Quick Formative Assessment: How are our New Teachers Doing?
This is typically the time of year that teachers come up for air. The rush of the beginning of school is over. We’ve established our routines and have built relationships with students and families. We’ve survived conference week, and we’re getting into a groove with teaching and learning. We may even have begun looking forward to the holiday season. . .
It’s important at this time of year to take a quick look around to make sure all our new teachers have crossed that metaphorical November 1st finish line alongside us. In the adrenaline haze of making it ourselves, it can be easy to overlook a straggler bogged down in the weeds of planning, grading, or the overwhelming feelings of stress that are a right of passage into this challenging profession.
Anyone need a hand—a cup of water offered raceside to power them over the line?

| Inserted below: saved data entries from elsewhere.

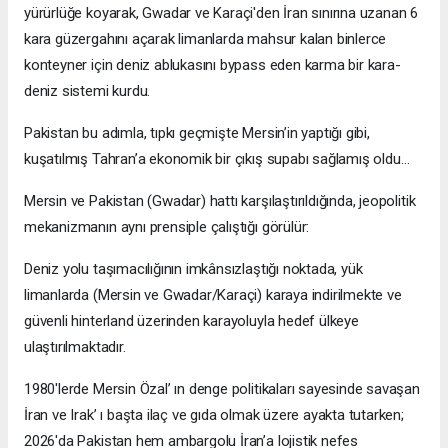
yürürlüğe koyarak, Gwadar ve Karaçi'den İran sınırına uzanan 6
kara güzergahını açarak limanlarda mahsur kalan binlerce
konteyner için deniz ablukasını bypass eden karma bir kara-
deniz sistemi kurdu.
Pakistan bu adımla, tıpkı geçmişte Mersin’in yaptığı gibi,
kuşatılmış Tahran’a ekonomik bir çıkış supabı sağlamış oldu…
Mersin ve Pakistan (Gwadar) hattı karşılaştırıldığında, jeopolitik
mekanizmanın aynı prensiple çalıştığı görülür:
Deniz yolu taşımacılığının imkânsızlaştığı noktada, yük
limanlarda (Mersin ve Gwadar/Karaçi) karaya indirilmekte ve
güvenli hinterland üzerinden karayoluyla hedef ülkeye
ulaştırılmaktadır.
1980'lerde Mersin Özal’ ın denge politikaları sayesinde savaşan
İran ve Irak’ ı başta ilaç ve gıda olmak üzere ayakta tutarken;
2026'da Pakistan hem ambargolu İran’a lojistik nefes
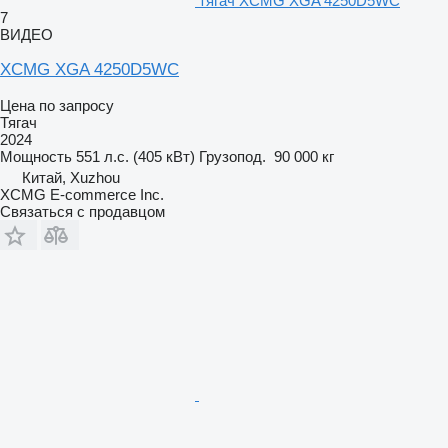
тягач XCMG XGA 4250D5WC
7
ВИДЕО
XCMG XGA 4250D5WC
Цена по запросу
Тягач
2024
Мощность
551 л.с. (405 кВт)
Грузопод.
90 000 кг
Китай, Xuzhou
XCMG E-commerce Inc.
Связаться с продавцом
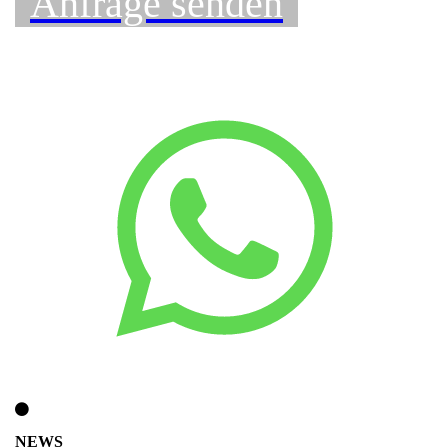
Anfrage senden
NEWS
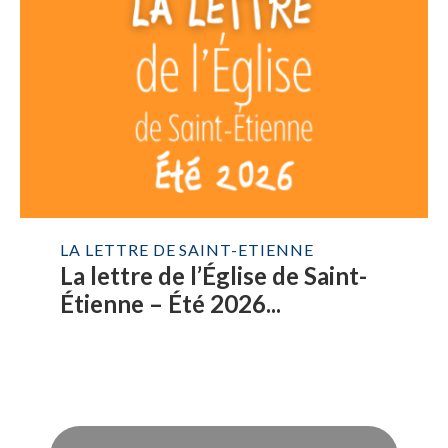
LA LETTRE DE SAINT-ETIENNE
La lettre de l’Église de Saint-
Étienne – Été 2026...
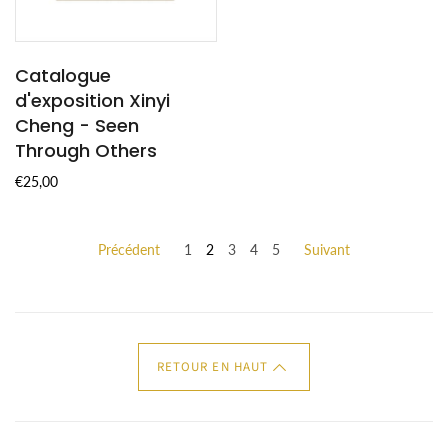
Catalogue
d'exposition Xinyi
Cheng - Seen
Through Others
€25,00
Précédent
1
2
3
4
5
Suivant
RETOUR EN HAUT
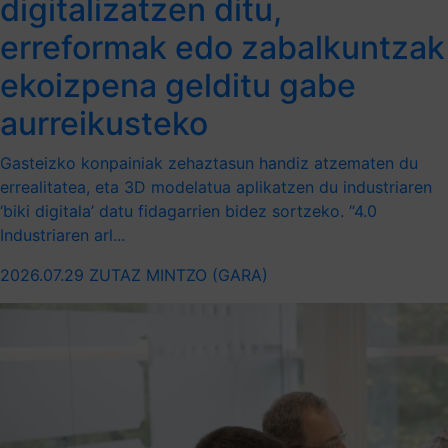
digitalizatzen ditu,
erreformak edo zabalkuntzak
ekoizpena gelditu gabe
aurreikusteko
Gasteizko konpainiak zehaztasun handiz atzematen du
errealitatea, eta 3D modelatua aplikatzen du industriaren
‘biki digitala’ datu fidagarrien bidez sortzeko. “4.0
Industriaren arl...
2026.07.29
ZUTAZ MINTZO (GARA)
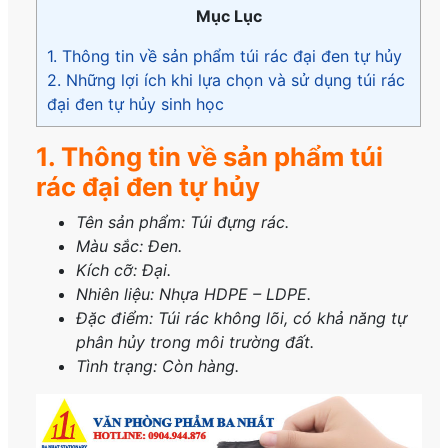
Mục Lục
1. Thông tin về sản phẩm túi rác đại đen tự hủy
2. Những lợi ích khi lựa chọn và sử dụng túi rác
đại đen tự hủy sinh học
1. Thông tin về sản phẩm túi
rác đại đen tự hủy
Tên sản phẩm: Túi đựng rác.
Màu sắc: Đen.
Kích cỡ: Đại.
Nhiên liệu: Nhựa HDPE – LDPE.
Đặc điểm: Túi rác không lõi, có khả năng tự
phân hủy trong môi trường đất.
Tình trạng: Còn hàng.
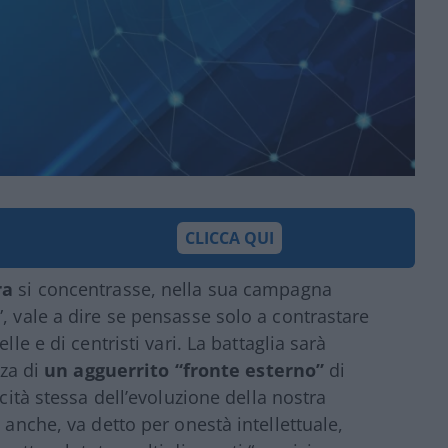
CLICCA QUI
ra
si concentrasse, nella sua campagna
, vale a dire se pensasse solo a contrastare
lle e di centristi vari. La battaglia sarà
nza di
un agguerrito “fronte esterno”
di
icità stessa dell’evoluzione della nostra
 anche, va detto per onestà intellettuale,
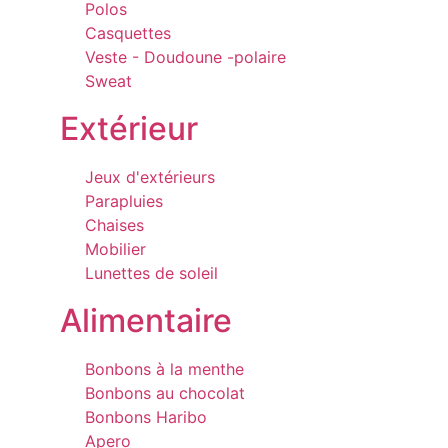
Polos
Casquettes
Veste - Doudoune -polaire
Sweat
Extérieur
Jeux d'extérieurs
Parapluies
Chaises
Mobilier
Lunettes de soleil
Alimentaire
Bonbons à la menthe
Bonbons au chocolat
Bonbons Haribo
Apero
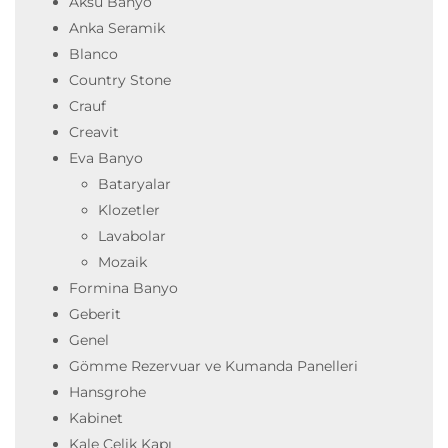
Aksu Banyo
Anka Seramik
Blanco
Country Stone
Crauf
Creavit
Eva Banyo
Bataryalar
Klozetler
Lavabolar
Mozaik
Formina Banyo
Geberit
Genel
Gömme Rezervuar ve Kumanda Panelleri
Hansgrohe
Kabinet
Kale Çelik Kapı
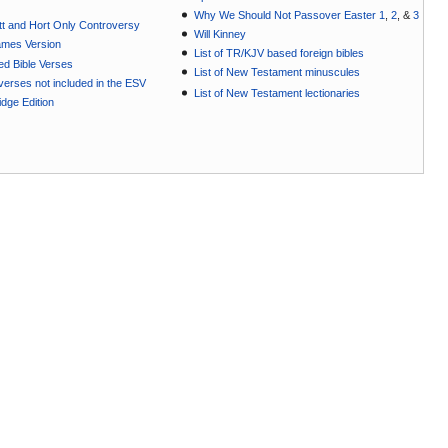
Why We Should Not Passover Easter 1
,
2
, &
3
t and Hort Only Controversy
Will Kinney
ames Version
List of TR/KJV based foreign bibles
ted Bible Verses
List of New Testament minuscules
e verses not included in the ESV
List of New Testament lectionaries
dge Edition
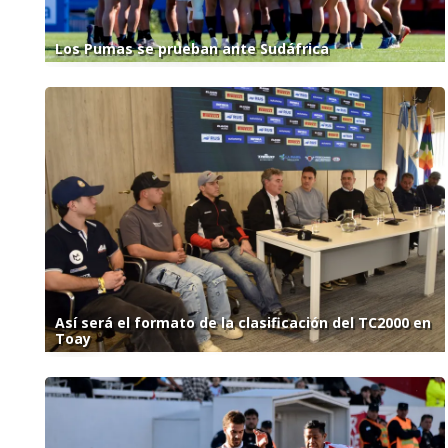
Los Pumas se prueban ante Sudáfrica
Así será el formato de la clasificación del TC2000 en
Toay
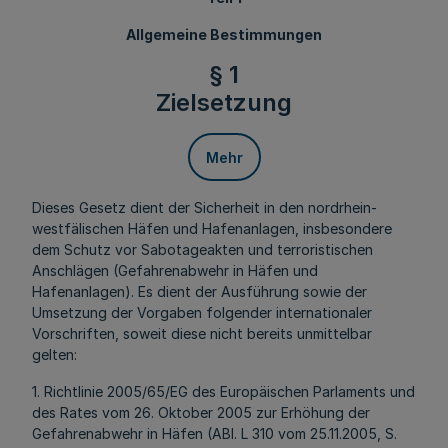
Allgemeine Bestimmungen
§ 1
Zielsetzung
Mehr
Dieses Gesetz dient der Sicherheit in den nordrhein-
westfälischen Häfen und Hafenanlagen, insbesondere
dem Schutz vor Sabotageakten und terroristischen
Anschlägen (Gefahrenabwehr in Häfen und
Hafenanlagen). Es dient der Ausführung sowie der
Umsetzung der Vorgaben folgender internationaler
Vorschriften, soweit diese nicht bereits unmittelbar
gelten:
1. Richtlinie 2005/65/EG des Europäischen Parlaments und
des Rates vom 26. Oktober 2005 zur Erhöhung der
Gefahrenabwehr in Häfen (ABl. L 310 vom 25.11.2005, S.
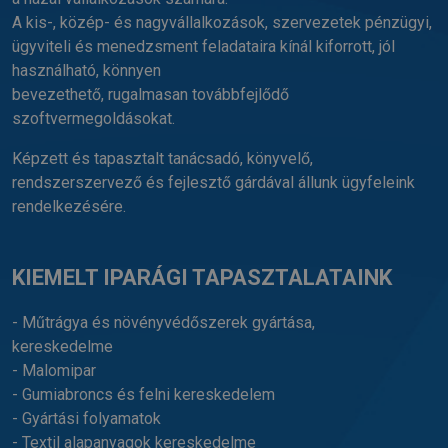
A kis-, közép- és nagyvállalkozások, szervezetek pénzügyi,
ügyviteli és menedzsment feladataira kínál kiforrott, jól
használható, könnyen
bevezethető, rugalmasan továbbfejlődő
szoftvermegoldásokat.
Képzett és tapasztalt tanácsadó, könyvelő,
rendszerszervező és fejlesztő gárdával állunk ügyfeleink
rendelkezésére.
KIEMELT IPARÁGI TAPASZTALATAINK
- Műtrágya és növényvédőszerek gyártása,
kereskedelme
- Malomipar
- Gumiabroncs és felni kereskedelem
- Gyártási folyamatok
- Textil alapanyagok kereskedelme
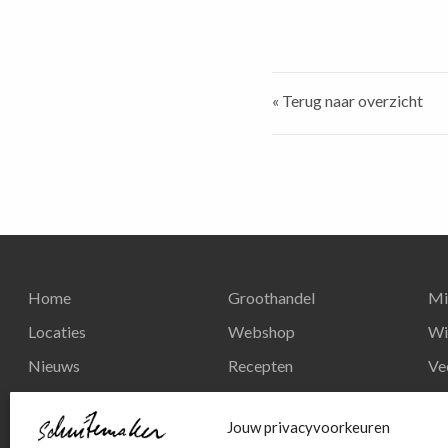
« Terug naar overzicht
Home
Groothandel
Mi
Locaties
Webshop
Wi
Nieuws
Recepten
Ve
Reserveren
Nieuws
Re
Jouw privacyvoorkeuren
Contact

This is the perfect time of year to offer some encouragement to the newest members of our profession. This job is incredibly rewarding, but we also know how tough it can be. A kind word from a colleague can make all the difference to a new teacher who might not yet have found his or her stride.
A simple thank you might be just what a new teacher needs:
Thank you for working hard for kids every day. You’re busting your you-know-what and we see you! What lucky students you have!
Thank you for asking questions and being so curious about teaching and learning! Education needs teachers like you who care so much.
Thank you for being a valuable member of our professional community—we appreciate you!
In addition to noticing teachers who might need a positive word, how might encouraging new teachers to join a professional organization like CCIRA support them from the very beginning of their careers? Consider the burst of energy you get every year from the annual conference in February. . . Registration opens today—perhaps you might encourage a new teacher to attend with you. We have special sessions and a free luncheon for new teachers at the conference—check out sessions marked “Early Career Network.” Or if your local council has an event coming up, you might reach out and personally invite a new teacher to join you.
Think about what you need when the stresses are outweighing the rewards, and anticipate that new teachers will often experience a disproportionate amount of stress.
As a new teacher, I valued (and still value) those colleagues who took the time to mentor and encourage me. We are a learning profession, and it’s in our nature to support each other as learners. Sometimes it’s the littlest thing—some positive feedback, a thank you, a note or care package in someone’s mailbox. . . an invitation to a professional learning experience that is guaranteed to inspire
(cough cough, like the CCIRA Conference)
. Let’s be mindful of the experience of new teachers and reach out to them—now is the perfect time.